THE TASK:
Keep every line in which "What" occurs and drop the rest of the data.

(Stored data entries)
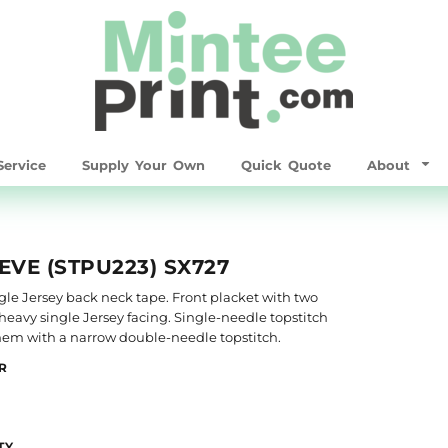
ervice
Supply Your Own
Quick Quote
About
EVE (STPU223) SX727
single Jersey back neck tape. Front placket with two
heavy single Jersey facing. Single-needle topstitch
 hem with a narrow double-needle topstitch.
R
TY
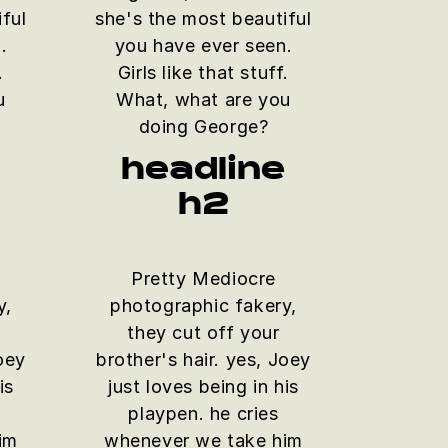
ful
she's the most beautiful
.
you have ever seen.
.
Girls like that stuff.
u
What, what are you
doing George?
e
headline
h2
Pretty Mediocre
y,
photographic fakery,
they cut off your
Joey
brother's hair. yes, Joey
is
just loves being in his
playpen. he cries
im
whenever we take him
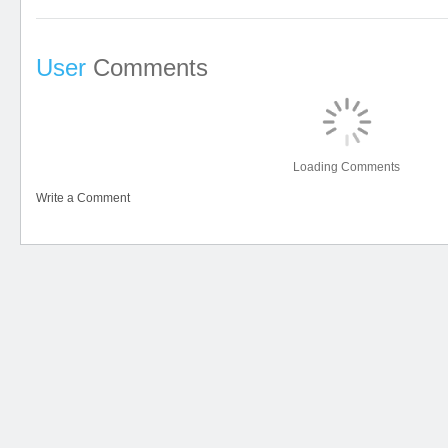
User
Comments
Loading Comments
Write a Comment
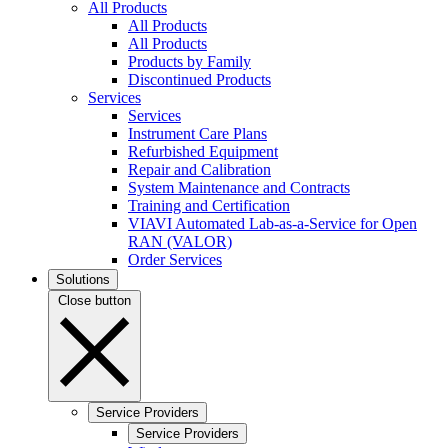
All Products
All Products
All Products
Products by Family
Discontinued Products
Services
Services
Instrument Care Plans
Refurbished Equipment
Repair and Calibration
System Maintenance and Contracts
Training and Certification
VIAVI Automated Lab-as-a-Service for Open
RAN (VALOR)
Order Services
Solutions
Close button
Service Providers
Service Providers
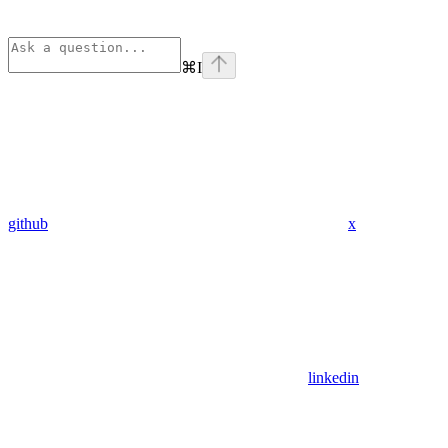
⌘
I
github
x
linkedin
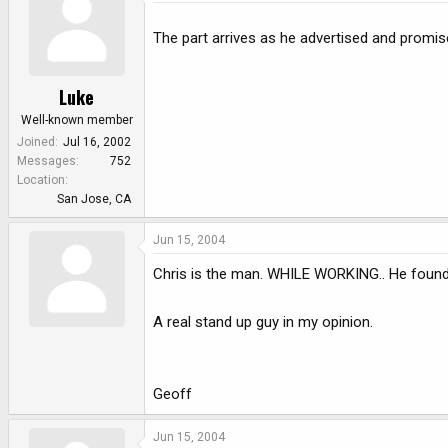
The part arrives as he advertised and promi
Luke
Well-known member
Joined
Jul 16, 2002
Messages
752
Location
San Jose, CA
Jun 15, 2004
Chris is the man. WHILE WORKING.. He found 
A real stand up guy in my opinion.
Geoff
Jun 15, 2004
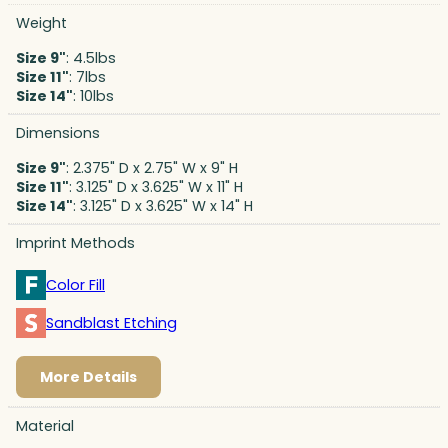
Weight
Size 9"
: 4.5lbs
Size 11"
: 7lbs
Size 14"
: 10lbs
Dimensions
Size 9"
: 2.375" D x 2.75" W x 9" H
Size 11"
: 3.125" D x 3.625" W x 11" H
Size 14"
: 3.125" D x 3.625" W x 14" H
Imprint Methods
Color Fill
Sandblast Etching
More Details
Material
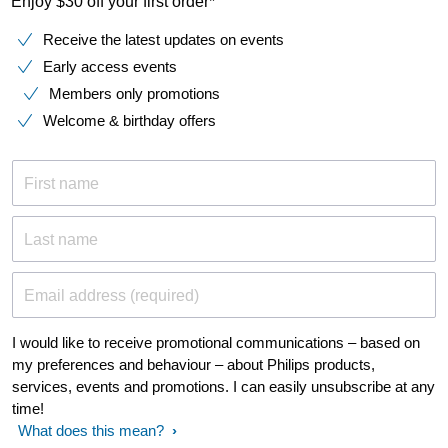
Enjoy $30 off your first order*
Receive the latest updates on events
Early access events
Members only promotions
Welcome & birthday offers
First name
Last name
Email address (required)
I would like to receive promotional communications – based on
my preferences and behaviour – about Philips products,
services, events and promotions. I can easily unsubscribe at any
time!
What does this mean?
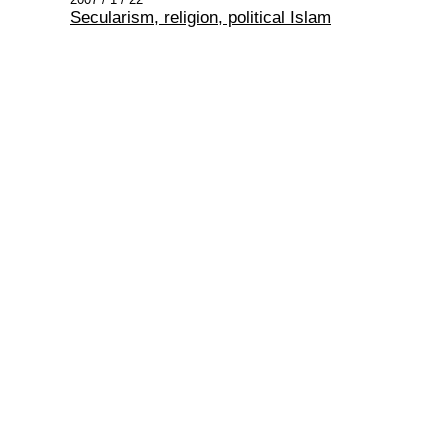
Secularism, religion, political Islam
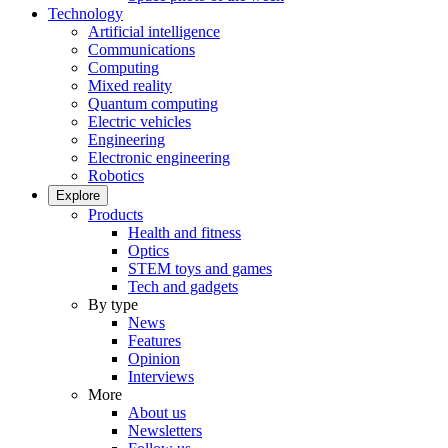
Technology
Artificial intelligence
Communications
Computing
Mixed reality
Quantum computing
Electric vehicles
Engineering
Electronic engineering
Robotics
Explore
Products
Health and fitness
Optics
STEM toys and games
Tech and gadgets
By type
News
Features
Opinion
Interviews
More
About us
Newsletters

WORKED SOLUTION:
What, what are you
What does this mean?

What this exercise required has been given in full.